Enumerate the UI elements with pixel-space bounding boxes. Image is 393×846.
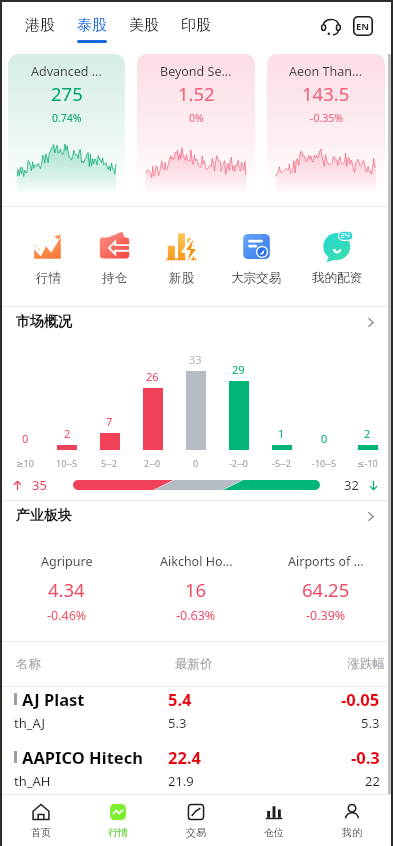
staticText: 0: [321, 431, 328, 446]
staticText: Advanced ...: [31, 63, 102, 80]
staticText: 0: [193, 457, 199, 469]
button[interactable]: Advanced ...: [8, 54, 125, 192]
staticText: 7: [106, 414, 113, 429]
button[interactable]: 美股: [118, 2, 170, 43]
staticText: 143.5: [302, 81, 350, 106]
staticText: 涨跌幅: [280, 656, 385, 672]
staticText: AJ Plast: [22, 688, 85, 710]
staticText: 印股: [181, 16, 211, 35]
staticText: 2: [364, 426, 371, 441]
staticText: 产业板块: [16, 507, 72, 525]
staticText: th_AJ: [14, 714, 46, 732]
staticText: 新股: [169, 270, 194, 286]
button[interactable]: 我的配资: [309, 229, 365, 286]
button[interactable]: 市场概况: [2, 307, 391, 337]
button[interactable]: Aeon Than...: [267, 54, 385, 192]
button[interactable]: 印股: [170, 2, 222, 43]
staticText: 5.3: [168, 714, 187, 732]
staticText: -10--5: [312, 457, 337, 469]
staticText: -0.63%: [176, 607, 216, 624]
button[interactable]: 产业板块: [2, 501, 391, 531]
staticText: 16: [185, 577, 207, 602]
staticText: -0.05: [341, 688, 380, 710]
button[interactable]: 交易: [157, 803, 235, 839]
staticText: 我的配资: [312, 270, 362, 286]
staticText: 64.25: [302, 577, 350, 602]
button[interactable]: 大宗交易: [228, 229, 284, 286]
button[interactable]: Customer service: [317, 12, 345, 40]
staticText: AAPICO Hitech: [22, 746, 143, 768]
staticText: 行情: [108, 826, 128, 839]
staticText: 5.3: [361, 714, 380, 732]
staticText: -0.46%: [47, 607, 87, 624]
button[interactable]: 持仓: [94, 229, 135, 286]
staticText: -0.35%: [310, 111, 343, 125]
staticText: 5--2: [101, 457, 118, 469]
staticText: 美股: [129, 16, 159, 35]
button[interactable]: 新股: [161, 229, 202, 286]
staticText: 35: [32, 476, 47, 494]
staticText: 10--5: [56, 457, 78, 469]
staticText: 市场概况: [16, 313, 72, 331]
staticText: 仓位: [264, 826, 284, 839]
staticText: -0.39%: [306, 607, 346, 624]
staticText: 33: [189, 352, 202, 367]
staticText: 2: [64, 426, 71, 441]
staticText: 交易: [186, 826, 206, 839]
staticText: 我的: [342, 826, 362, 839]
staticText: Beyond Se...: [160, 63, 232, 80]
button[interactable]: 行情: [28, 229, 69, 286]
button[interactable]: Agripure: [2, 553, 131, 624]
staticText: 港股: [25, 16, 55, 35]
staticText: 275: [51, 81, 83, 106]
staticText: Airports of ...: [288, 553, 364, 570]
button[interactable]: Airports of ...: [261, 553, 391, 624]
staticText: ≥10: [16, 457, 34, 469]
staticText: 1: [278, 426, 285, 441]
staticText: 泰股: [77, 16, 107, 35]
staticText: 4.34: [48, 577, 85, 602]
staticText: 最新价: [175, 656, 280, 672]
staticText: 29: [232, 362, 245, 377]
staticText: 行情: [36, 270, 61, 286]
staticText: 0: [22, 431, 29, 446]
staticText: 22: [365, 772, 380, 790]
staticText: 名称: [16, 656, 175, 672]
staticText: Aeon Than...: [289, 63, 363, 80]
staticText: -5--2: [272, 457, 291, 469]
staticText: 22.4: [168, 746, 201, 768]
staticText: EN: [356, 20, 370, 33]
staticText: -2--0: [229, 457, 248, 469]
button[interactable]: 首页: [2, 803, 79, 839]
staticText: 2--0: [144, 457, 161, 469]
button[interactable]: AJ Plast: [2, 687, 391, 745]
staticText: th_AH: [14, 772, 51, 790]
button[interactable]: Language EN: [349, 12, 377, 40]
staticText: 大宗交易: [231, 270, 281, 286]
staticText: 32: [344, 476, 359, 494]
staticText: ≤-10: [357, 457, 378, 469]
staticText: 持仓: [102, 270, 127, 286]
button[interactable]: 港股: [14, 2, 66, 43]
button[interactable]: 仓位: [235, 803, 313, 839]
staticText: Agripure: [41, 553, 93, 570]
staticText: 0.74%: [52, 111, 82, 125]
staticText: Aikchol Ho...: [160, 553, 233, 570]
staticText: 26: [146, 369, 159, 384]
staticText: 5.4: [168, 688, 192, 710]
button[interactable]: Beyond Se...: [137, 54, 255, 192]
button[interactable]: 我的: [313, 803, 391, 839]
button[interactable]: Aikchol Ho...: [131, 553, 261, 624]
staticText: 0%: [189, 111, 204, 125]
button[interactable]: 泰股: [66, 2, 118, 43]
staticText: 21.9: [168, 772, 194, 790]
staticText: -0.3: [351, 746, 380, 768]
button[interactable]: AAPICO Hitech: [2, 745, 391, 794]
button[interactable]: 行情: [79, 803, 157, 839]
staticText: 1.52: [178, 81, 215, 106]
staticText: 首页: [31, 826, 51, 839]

- - - - -

▶ Task brief:
Without any pictures, transcribe the listing above exactly as written.

▶ Answer below:
Enumerate the UI elements with pixel-space bounding boxes. Image is 393×846.
staticText: 0: [321, 431, 328, 446]
staticText: Advanced ...: [31, 63, 102, 80]
staticText: 0: [193, 457, 199, 469]
button[interactable]: Advanced ...: [8, 54, 125, 192]
staticText: 7: [106, 414, 113, 429]
button[interactable]: 美股: [118, 2, 170, 43]
staticText: 143.5: [302, 81, 350, 106]
staticText: 涨跌幅: [280, 656, 385, 672]
staticText: AJ Plast: [22, 688, 85, 710]
staticText: 印股: [181, 16, 211, 35]
staticText: 2: [364, 426, 371, 441]
staticText: 产业板块: [16, 507, 72, 525]
staticText: th_AJ: [14, 714, 46, 732]
staticText: 新股: [169, 270, 194, 286]
button[interactable]: 我的配资: [309, 229, 365, 286]
button[interactable]: 市场概况: [2, 307, 391, 337]
button[interactable]: Aeon Than...: [267, 54, 385, 192]
button[interactable]: 印股: [170, 2, 222, 43]
staticText: 5.3: [168, 714, 187, 732]
staticText: -10--5: [312, 457, 337, 469]
staticText: -0.63%: [176, 607, 216, 624]
button[interactable]: 产业板块: [2, 501, 391, 531]
staticText: 16: [185, 577, 207, 602]
staticText: -0.05: [341, 688, 380, 710]
button[interactable]: 交易: [157, 803, 235, 839]
staticText: 我的配资: [312, 270, 362, 286]
staticText: 64.25: [302, 577, 350, 602]
button[interactable]: 大宗交易: [228, 229, 284, 286]
button[interactable]: Customer service: [317, 12, 345, 40]
staticText: AAPICO Hitech: [22, 746, 143, 768]
staticText: 行情: [108, 826, 128, 839]
staticText: 5.3: [361, 714, 380, 732]
staticText: -0.46%: [47, 607, 87, 624]
button[interactable]: 持仓: [94, 229, 135, 286]
staticText: -0.35%: [310, 111, 343, 125]
staticText: 5--2: [101, 457, 118, 469]
staticText: 美股: [129, 16, 159, 35]
button[interactable]: 新股: [161, 229, 202, 286]
staticText: 35: [32, 476, 47, 494]
staticText: 10--5: [56, 457, 78, 469]
staticText: 市场概况: [16, 313, 72, 331]
staticText: 仓位: [264, 826, 284, 839]
staticText: -0.39%: [306, 607, 346, 624]
staticText: 33: [189, 352, 202, 367]
staticText: 2: [64, 426, 71, 441]
staticText: 交易: [186, 826, 206, 839]
staticText: 我的: [342, 826, 362, 839]
staticText: Beyond Se...: [160, 63, 232, 80]
button[interactable]: 行情: [28, 229, 69, 286]
button[interactable]: Agripure: [2, 553, 131, 624]
staticText: 港股: [25, 16, 55, 35]
staticText: 275: [51, 81, 83, 106]
staticText: Airports of ...: [288, 553, 364, 570]
button[interactable]: Airports of ...: [261, 553, 391, 624]
staticText: ≥10: [16, 457, 34, 469]
staticText: 1: [278, 426, 285, 441]
staticText: 泰股: [77, 16, 107, 35]
staticText: 4.34: [48, 577, 85, 602]
staticText: 最新价: [175, 656, 280, 672]
staticText: 29: [232, 362, 245, 377]
staticText: 行情: [36, 270, 61, 286]
staticText: 0: [22, 431, 29, 446]
staticText: 22: [365, 772, 380, 790]
staticText: 名称: [16, 656, 175, 672]
staticText: Aeon Than...: [289, 63, 363, 80]
staticText: -5--2: [272, 457, 291, 469]
staticText: 22.4: [168, 746, 201, 768]
staticText: EN: [356, 20, 370, 33]
staticText: -2--0: [229, 457, 248, 469]
button[interactable]: 首页: [2, 803, 79, 839]
staticText: 2--0: [144, 457, 161, 469]
button[interactable]: AJ Plast: [2, 687, 391, 745]
staticText: th_AH: [14, 772, 51, 790]
button[interactable]: Language EN: [349, 12, 377, 40]
staticText: 大宗交易: [231, 270, 281, 286]
staticText: 32: [344, 476, 359, 494]
staticText: ≤-10: [357, 457, 378, 469]
staticText: 持仓: [102, 270, 127, 286]
button[interactable]: 港股: [14, 2, 66, 43]
button[interactable]: 仓位: [235, 803, 313, 839]
staticText: Agripure: [41, 553, 93, 570]
staticText: 0.74%: [52, 111, 82, 125]
staticText: Aikchol Ho...: [160, 553, 233, 570]
staticText: 26: [146, 369, 159, 384]
staticText: 5.4: [168, 688, 192, 710]
button[interactable]: Beyond Se...: [137, 54, 255, 192]
button[interactable]: 我的: [313, 803, 391, 839]
button[interactable]: Aikchol Ho...: [131, 553, 261, 624]
staticText: 0%: [189, 111, 204, 125]
button[interactable]: 泰股: [66, 2, 118, 43]
staticText: 21.9: [168, 772, 194, 790]
staticText: -0.3: [351, 746, 380, 768]
button[interactable]: AAPICO Hitech: [2, 745, 391, 794]
button[interactable]: 行情: [79, 803, 157, 839]
staticText: 1.52: [178, 81, 215, 106]
staticText: 首页: [31, 826, 51, 839]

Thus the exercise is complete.